Department of Epidemiology and Biostatistics and the EMGO Institute for Health and Care Research, VU University Medical Center, Amsterdam, The Netherlands.
BMC Med Res Methodol. 2010 Sep 22;10:82. doi: 10.1186/1471-2288-10-82.
The COSMIN checklist is a tool for evaluating the methodological quality of studies on measurement properties of health-related patient-reported outcomes. The aim of this study is to determine the inter-rater agreement and reliability of each item score of the COSMIN checklist (n = 114).
75 articles evaluating measurement properties were randomly selected from the bibliographic database compiled by the Patient-Reported Outcome Measurement Group, Oxford, UK. Raters were asked to assess the methodological quality of three articles, using the COSMIN checklist. In a one-way design, percentage agreement and intraclass kappa coefficients or quadratic-weighted kappa coefficients were calculated for each item.

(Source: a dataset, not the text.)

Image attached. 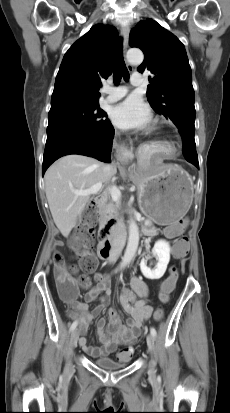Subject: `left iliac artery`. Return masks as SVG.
Wrapping results in <instances>:
<instances>
[{"label": "left iliac artery", "mask_w": 230, "mask_h": 413, "mask_svg": "<svg viewBox=\"0 0 230 413\" xmlns=\"http://www.w3.org/2000/svg\"><path fill=\"white\" fill-rule=\"evenodd\" d=\"M150 332L153 336H156L157 332L154 327H151Z\"/></svg>", "instance_id": "left-iliac-artery-1"}]
</instances>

88 raters participated. Of the 75 selected articles, 26 articles were rated by four to six participants, and 49 by two or three participants. Overall, percentage agreement was appropriate (68% was above 80% agreement), and the kappa coefficients for the COSMIN items were low (61% was below 0.40, 6% was above 0.75). Reasons for low inter-rater agreement were need for subjective judgement, and accustom to different standards, terminology and definitions.
Results indicated that raters often choose the same response option, but that it is difficult on item level to distinguish between articles. When using the COSMIN checklist in a systematic review, we recommend getting some training and experience, completing it by two independent raters, and reaching consensus on one final rating. Instructions for using the checklist are improved.
COSMIN 清单是评估健康相关患者报告结局测量属性研究方法质量的工具。本研究的目的是确定 COSMIN 清单(n=114)每个项目评分的组内一致性和可靠性。
从英国牛津患者报告结局测量组编制的文献数据库中随机选择 75 篇评估测量属性的文章。评估员被要求使用 COSMIN 清单评估三篇文章的方法学质量。在单向设计中,为每个项目计算百分比一致性和组内kappa 系数或二次加权 kappa 系数。
88 名评估员参与了研究。在 75 篇选定的文章中,有 26 篇文章由 4 至 6 名参与者评分,49 篇文章由 2 至 3 名参与者评分。总体而言,百分比一致性是适当的(80%以上的一致性达到 68%),COSMIN 项目的 kappa 系数较低(61%低于 0.40,6%高于 0.75)。组内一致性低的原因是需要主观判断,以及对不同的标准、术语和定义的习惯。
结果表明,评估员通常选择相同的反应选项,但在项目层面上很难区分文章。在系统评价中使用 COSMIN 清单时,我们建议接受一些培训和经验,由两名独立评估员完成,并就最终评分达成共识。清单的使用说明得到了改进。